» **Information supplied**:
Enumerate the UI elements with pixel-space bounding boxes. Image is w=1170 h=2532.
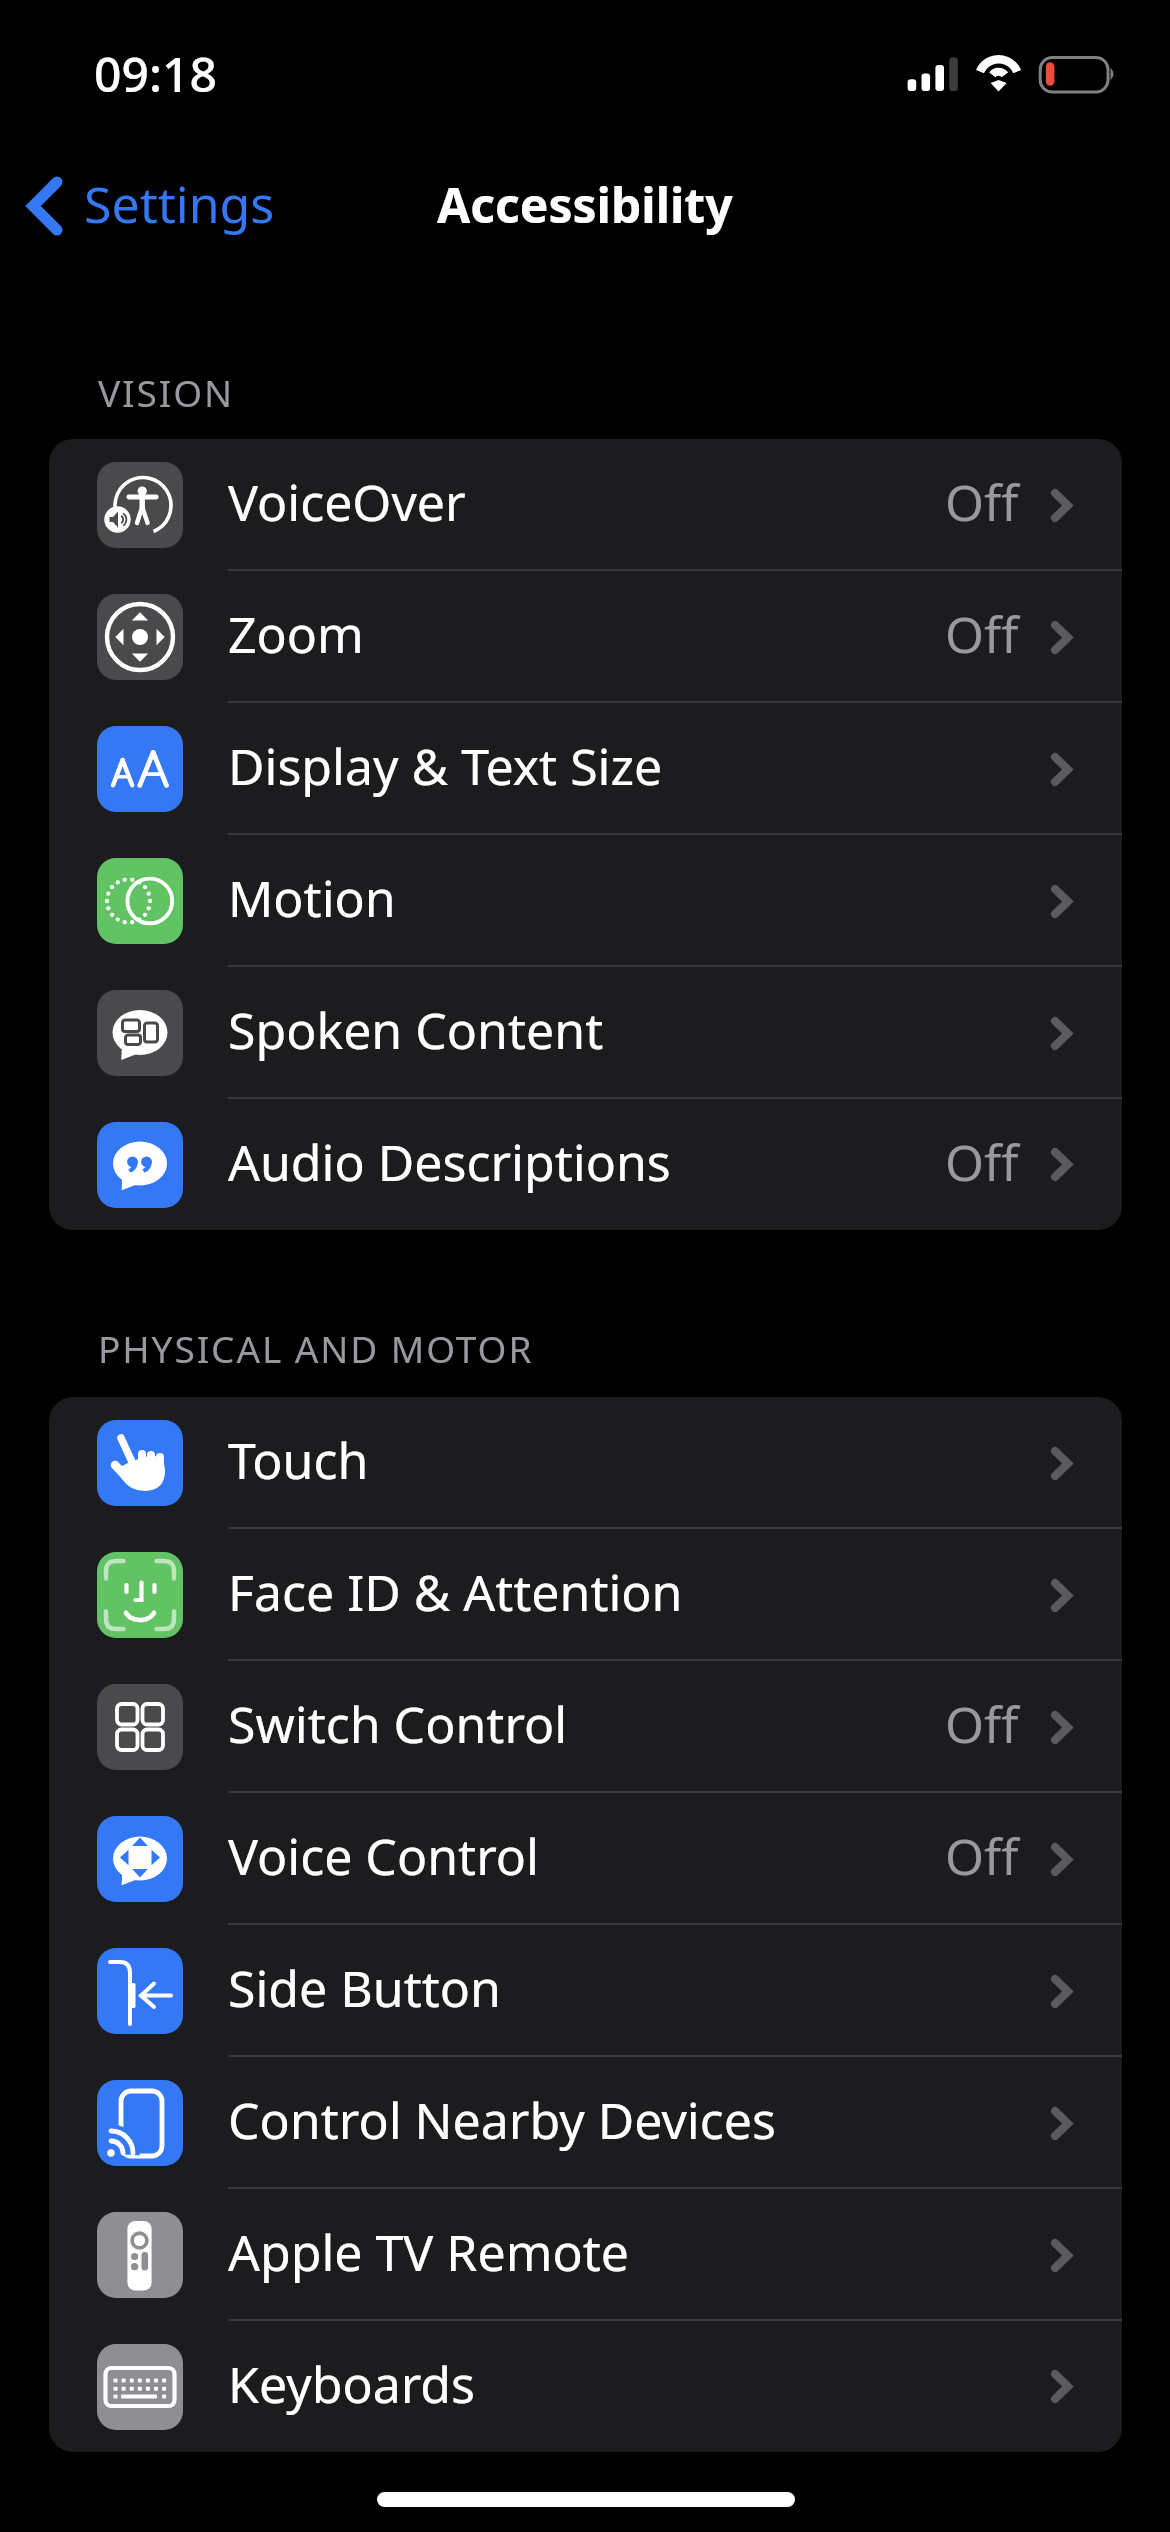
button[interactable]: Voice Control xyxy=(49,1793,1122,1925)
button[interactable]: Switch Control xyxy=(49,1661,1122,1793)
button[interactable]: Back to Settings xyxy=(17,160,275,252)
button[interactable]: Keyboards xyxy=(49,2321,1122,2452)
staticText: Off xyxy=(945,1128,1019,1196)
staticText: Off xyxy=(945,600,1019,668)
button[interactable]: VoiceOver xyxy=(49,439,1122,571)
button[interactable]: Spoken Content xyxy=(49,967,1122,1099)
staticText: Keyboards xyxy=(228,2350,476,2418)
staticText: Audio Descriptions xyxy=(228,1128,671,1196)
button[interactable]: Display & Text Size xyxy=(49,703,1122,835)
staticText: Touch xyxy=(228,1426,369,1494)
button[interactable]: Apple TV Remote xyxy=(49,2189,1122,2321)
staticText: Zoom xyxy=(228,600,364,668)
button[interactable]: Touch xyxy=(49,1397,1122,1529)
staticText: Face ID & Attention xyxy=(228,1558,683,1626)
staticText: Off xyxy=(945,1822,1019,1890)
staticText: Off xyxy=(945,468,1019,536)
button[interactable]: Side Button xyxy=(49,1925,1122,2057)
button[interactable]: Face ID & Attention xyxy=(49,1529,1122,1661)
staticText: Settings xyxy=(84,170,275,238)
staticText: Spoken Content xyxy=(228,996,604,1064)
staticText: Control Nearby Devices xyxy=(228,2086,776,2154)
staticText: PHYSICAL AND MOTOR xyxy=(98,1323,534,1373)
staticText: Off xyxy=(945,1690,1019,1758)
staticText: VISION xyxy=(98,367,235,417)
button[interactable]: Motion xyxy=(49,835,1122,967)
button[interactable]: Audio Descriptions xyxy=(49,1099,1122,1230)
staticText: VoiceOver xyxy=(228,468,466,536)
staticText: Display & Text Size xyxy=(228,732,663,800)
staticText: Switch Control xyxy=(228,1690,568,1758)
staticText: Motion xyxy=(228,864,396,932)
staticText: 09:18 xyxy=(94,41,217,106)
button[interactable]: Control Nearby Devices xyxy=(49,2057,1122,2189)
staticText: Apple TV Remote xyxy=(228,2218,629,2286)
staticText: Voice Control xyxy=(228,1822,539,1890)
staticText: Accessibility xyxy=(437,172,733,237)
staticText: Side Button xyxy=(228,1954,501,2022)
button[interactable]: Zoom xyxy=(49,571,1122,703)
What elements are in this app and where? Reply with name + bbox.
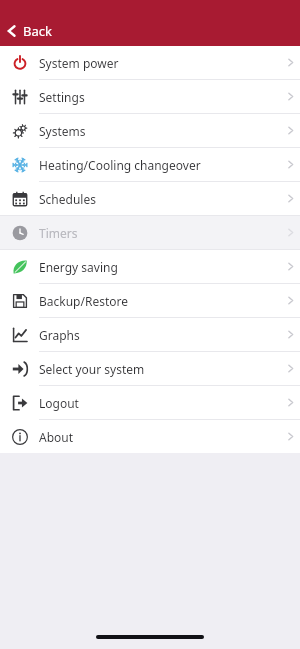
button[interactable]: Energy saving <box>0 250 300 283</box>
staticText: Logout <box>39 395 274 411</box>
staticText: Schedules <box>39 191 274 207</box>
staticText: Back <box>23 22 52 40</box>
staticText: Backup/Restore <box>39 293 274 309</box>
button[interactable]: System power <box>0 46 300 79</box>
staticText: System power <box>39 55 274 71</box>
staticText: Settings <box>39 89 274 105</box>
button[interactable]: Logout <box>0 386 300 419</box>
button[interactable]: Heating/Cooling changeover <box>0 148 300 181</box>
staticText: Select your system <box>39 361 274 377</box>
button[interactable]: Graphs <box>0 318 300 351</box>
staticText: Timers <box>39 225 274 241</box>
staticText: Systems <box>39 123 274 139</box>
button[interactable]: Backup/Restore <box>0 284 300 317</box>
button[interactable]: Systems <box>0 114 300 147</box>
button[interactable]: Select your system <box>0 352 300 385</box>
button[interactable]: Schedules <box>0 182 300 215</box>
button[interactable]: About <box>0 420 300 453</box>
staticText: Heating/Cooling changeover <box>39 157 274 173</box>
button[interactable]: Back <box>5 16 52 46</box>
staticText: Graphs <box>39 327 274 343</box>
staticText: About <box>39 429 274 445</box>
staticText: Energy saving <box>39 259 274 275</box>
button[interactable]: Timers <box>0 216 300 249</box>
button[interactable]: Settings <box>0 80 300 113</box>
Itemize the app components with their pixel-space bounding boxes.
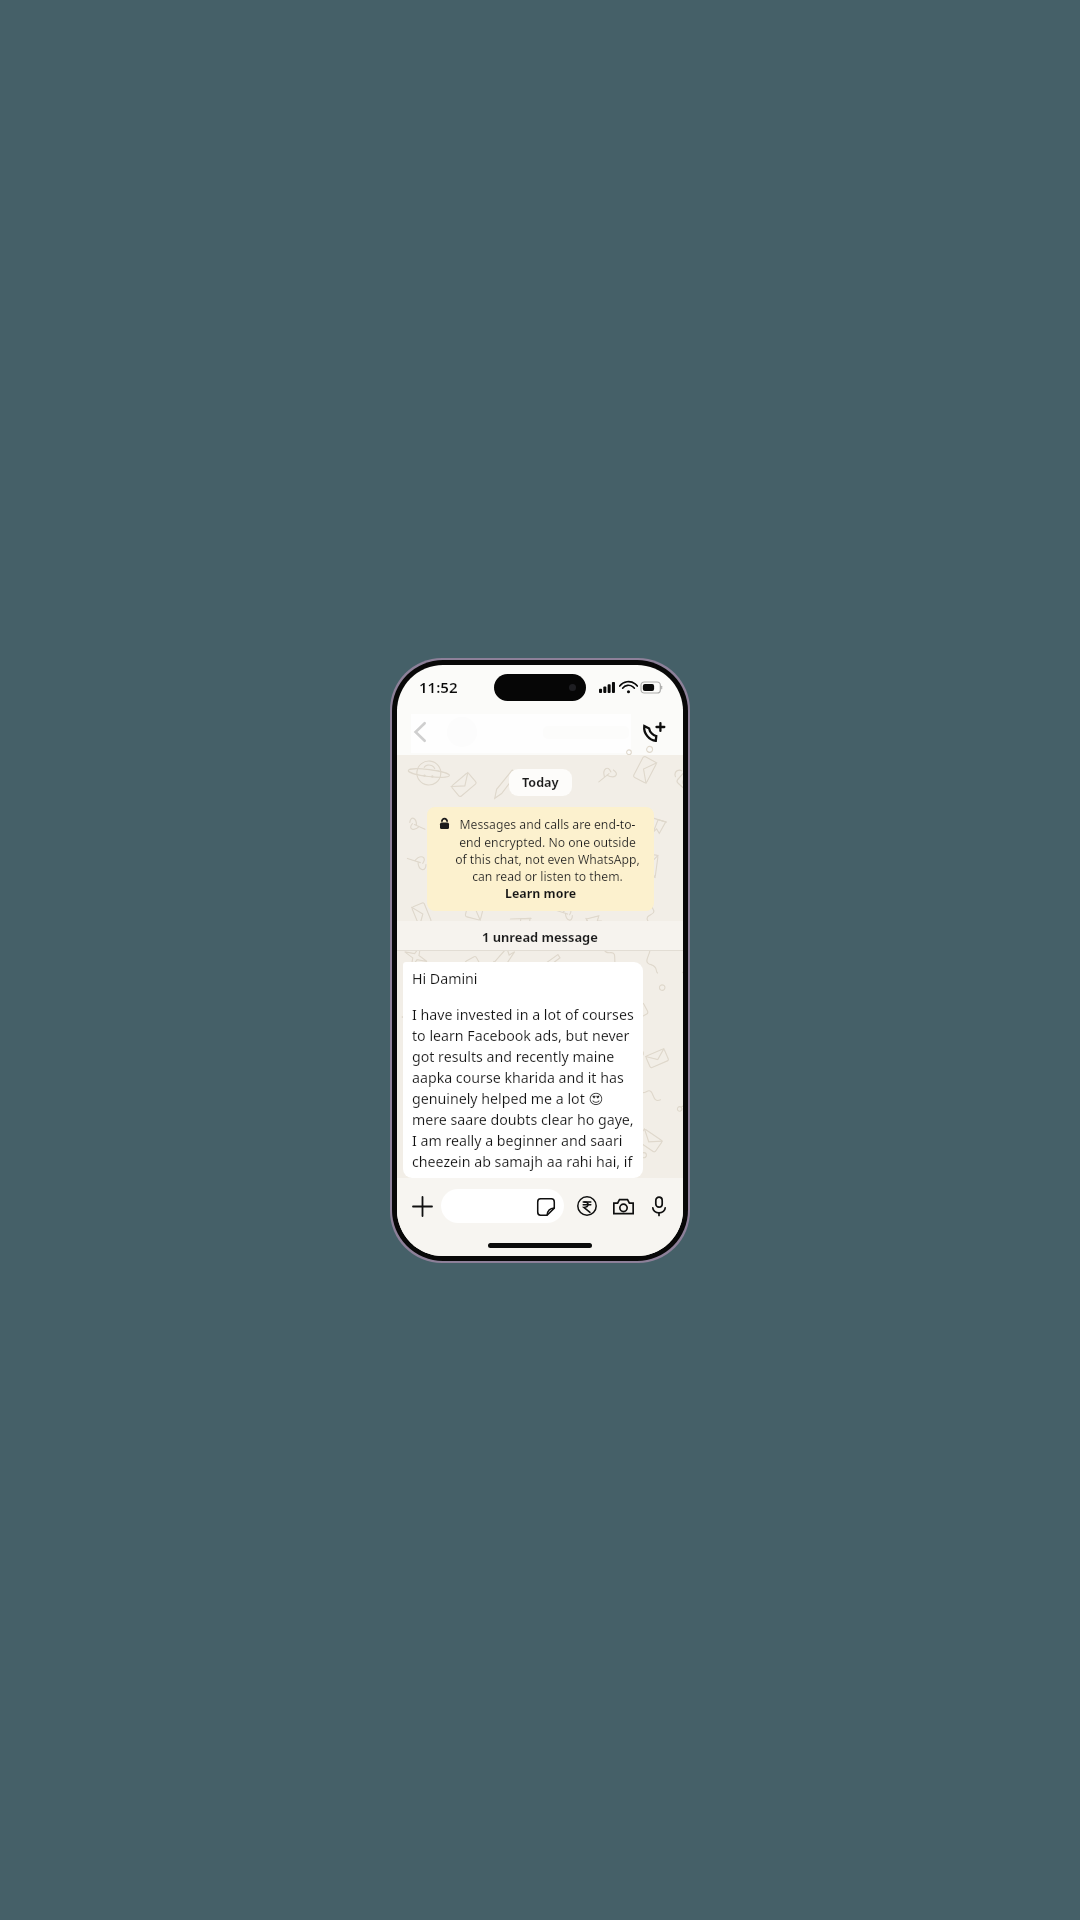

» **What you should do**: Could you give back the full listing word for word, leaving out the images?

» **Response to this task**:
Enumerate the UI elements with pixel-space bounding boxes. Image is w=1170 h=2532.
button[interactable]: Voice Control xyxy=(49,1793,1122,1925)
button[interactable]: Switch Control xyxy=(49,1661,1122,1793)
button[interactable]: Back to Settings xyxy=(17,160,275,252)
button[interactable]: Keyboards xyxy=(49,2321,1122,2452)
staticText: Off xyxy=(945,1128,1019,1196)
staticText: Off xyxy=(945,600,1019,668)
button[interactable]: VoiceOver xyxy=(49,439,1122,571)
button[interactable]: Spoken Content xyxy=(49,967,1122,1099)
staticText: Keyboards xyxy=(228,2350,476,2418)
staticText: Audio Descriptions xyxy=(228,1128,671,1196)
button[interactable]: Display & Text Size xyxy=(49,703,1122,835)
staticText: Touch xyxy=(228,1426,369,1494)
button[interactable]: Apple TV Remote xyxy=(49,2189,1122,2321)
staticText: Zoom xyxy=(228,600,364,668)
button[interactable]: Touch xyxy=(49,1397,1122,1529)
staticText: Face ID & Attention xyxy=(228,1558,683,1626)
staticText: Off xyxy=(945,1822,1019,1890)
staticText: Off xyxy=(945,468,1019,536)
button[interactable]: Side Button xyxy=(49,1925,1122,2057)
button[interactable]: Face ID & Attention xyxy=(49,1529,1122,1661)
staticText: Settings xyxy=(84,170,275,238)
staticText: Spoken Content xyxy=(228,996,604,1064)
staticText: Control Nearby Devices xyxy=(228,2086,776,2154)
staticText: PHYSICAL AND MOTOR xyxy=(98,1323,534,1373)
staticText: Off xyxy=(945,1690,1019,1758)
staticText: VISION xyxy=(98,367,235,417)
button[interactable]: Motion xyxy=(49,835,1122,967)
button[interactable]: Audio Descriptions xyxy=(49,1099,1122,1230)
staticText: VoiceOver xyxy=(228,468,466,536)
staticText: Display & Text Size xyxy=(228,732,663,800)
staticText: Switch Control xyxy=(228,1690,568,1758)
staticText: Motion xyxy=(228,864,396,932)
staticText: 09:18 xyxy=(94,41,217,106)
button[interactable]: Control Nearby Devices xyxy=(49,2057,1122,2189)
staticText: Apple TV Remote xyxy=(228,2218,629,2286)
staticText: Voice Control xyxy=(228,1822,539,1890)
staticText: Accessibility xyxy=(437,172,733,237)
staticText: Side Button xyxy=(228,1954,501,2022)
button[interactable]: Zoom xyxy=(49,571,1122,703)
What elements are in this app and where? Reply with name + bbox.
button[interactable]: Energy saving <box>0 250 300 283</box>
staticText: Logout <box>39 395 274 411</box>
staticText: Schedules <box>39 191 274 207</box>
staticText: Back <box>23 22 52 40</box>
staticText: Backup/Restore <box>39 293 274 309</box>
button[interactable]: System power <box>0 46 300 79</box>
staticText: System power <box>39 55 274 71</box>
staticText: Settings <box>39 89 274 105</box>
button[interactable]: Logout <box>0 386 300 419</box>
button[interactable]: Heating/Cooling changeover <box>0 148 300 181</box>
staticText: Select your system <box>39 361 274 377</box>
button[interactable]: Graphs <box>0 318 300 351</box>
staticText: Timers <box>39 225 274 241</box>
staticText: Systems <box>39 123 274 139</box>
button[interactable]: Backup/Restore <box>0 284 300 317</box>
button[interactable]: Systems <box>0 114 300 147</box>
button[interactable]: Select your system <box>0 352 300 385</box>
button[interactable]: Schedules <box>0 182 300 215</box>
button[interactable]: About <box>0 420 300 453</box>
staticText: Heating/Cooling changeover <box>39 157 274 173</box>
button[interactable]: Back <box>5 16 52 46</box>
staticText: Graphs <box>39 327 274 343</box>
staticText: About <box>39 429 274 445</box>
staticText: Energy saving <box>39 259 274 275</box>
button[interactable]: Timers <box>0 216 300 249</box>
button[interactable]: Settings <box>0 80 300 113</box>
Itemize the app components with their pixel-space bounding boxes.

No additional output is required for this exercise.